JT also leased moribund warehouses on the opposite side of the water from Arnolfini. The firm was instrumental in conserving these cavernous spaces and putting them to new uses. The pioneering Watershed Media Centre, which opened in 1982, occupied two of them. In subsequent years, JT initiated a scheme to build a pedestrian bridge across the water between Arnolfini and the Watershed. Opened in 1999, Pero’s Bridge, named after a black slave who died in Bristol in 1798, was the product of an artist working with engineers to create something functional and visually stunning. JT is still innovating in the City Docks – just last year, the company completed the development of a stylish waterside restaurant run on radically zero-waste, sustainable lines.
Mr Vice-Chancellor, all this highlights one of John Pontin’s enduring obsessions: how to do good business while looking after the environment and creating something attractive, socially beneficial and enduring. A further example is his leading role over many years in the development of Dartington Hall, a unique blend of educational, cultural and business enterprises on a sprawling rural estate in South Devon.

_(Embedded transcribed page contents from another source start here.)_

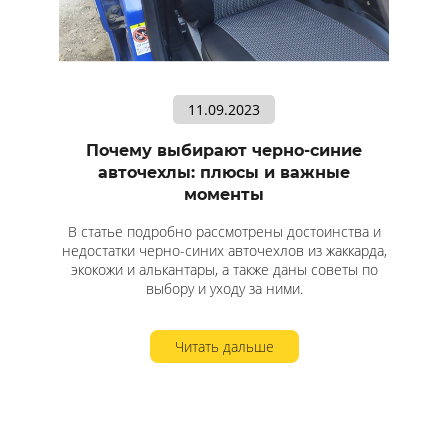
11.09.2023
Почему выбирают черно-синие
авточехлы: плюсы и важные
моменты
В статье подробно рассмотрены достоинства и
недостатки черно-синих авточехлов из жаккарда,
экокожи и алькантары, а также даны советы по
выбору и уходу за ними.
Читать дальше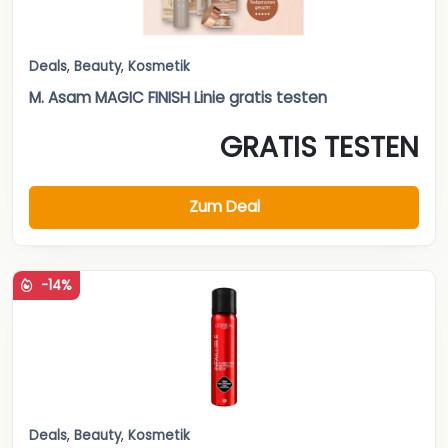
Deals
,
Beauty
,
Kosmetik
M. Asam MAGIC FINISH Linie gratis testen
GRATIS TESTEN
Zum Deal
-14%
Deals
,
Beauty
,
Kosmetik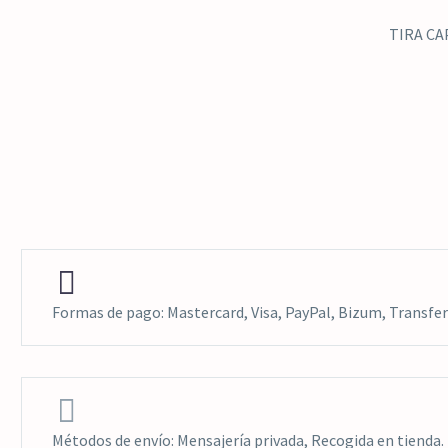
TIRA CAP


Formas de pago: Mastercard, Visa, PayPal, Bizum, Transfer


Métodos de envío: Mensajería privada, Recogida en tienda.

Then there are his close ties with the restoration and use of Leigh Court, a Palladian mansion just outside Bristol that JT rescued from the receiver and turned into a tranquil base for a range of business and allied interests.
The list of other projects, initiatives and organisations to which John has devoted his time and talent is staggering. It includes a radio station, a charity that manages philanthropic giving on behalf of donors, and numerous bodies involved in education, conservation, strategic planning and regeneration. Somehow he finds time to run his own charitable trust as well.

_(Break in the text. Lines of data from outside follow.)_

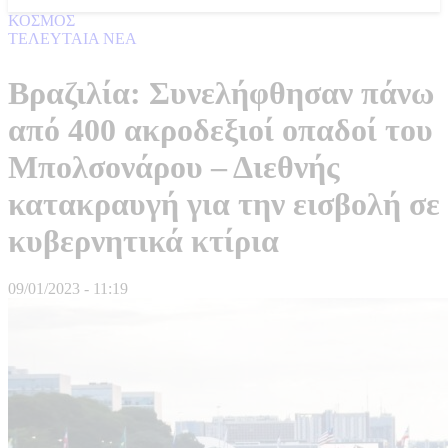
ΚΟΣΜΟΣ
ΤΕΛΕΥΤΑΙΑ ΝΕΑ
Βραζιλία: Συνελήφθησαν πάνω
από 400 ακροδεξιοί οπαδοί του
Μπολσονάρου – Διεθνής
κατακραυγή για την εισβολή σε
κυβερνητικά κτίρια
09/01/2023 - 11:19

John is also a leading light in the Go Zero sustainability project in his home village of Chew Magna. The project may mean that Chew will become the first village in the UK that can fairly claim to be carbon neutral. What is more, residents have formed links with villages in India with the intention of helping them to harness the wind as a sustainable source of energy. This could be the start of a much more ambitious scheme that could give the West of England a distinctive role in bringing the developed and developing nations together in a bid to address climate change and global warming. Details must remain under wraps until later in the year; anyone on the lookout for fresh ideas on the environment might like to keep an eye on John.
As if all this were not enough, JT, which John has led for over 40 years, has established a not-for-profit company called Under the Sky. Under John’s chairmanship, this new organisation is working in partnership with public bodies and charities to restore or create places in which local businesses and community enterprises can thrive. The company is dedicated to urban regeneration on a human scale, releasing the economic, social and environmental value of neglected sites that are off the radar as far as conventional developers are concerned.
It may be that the name ‘Pontin’ has something to do with bridges. Our honorary graduand has been building those all his life – mostly figuratively, occasionally literally. Mr Vice-Chancellor, I present to you John Graham Pontin, OBE, as eminently worthy of the degree of Doctor of Laws, honoris causa.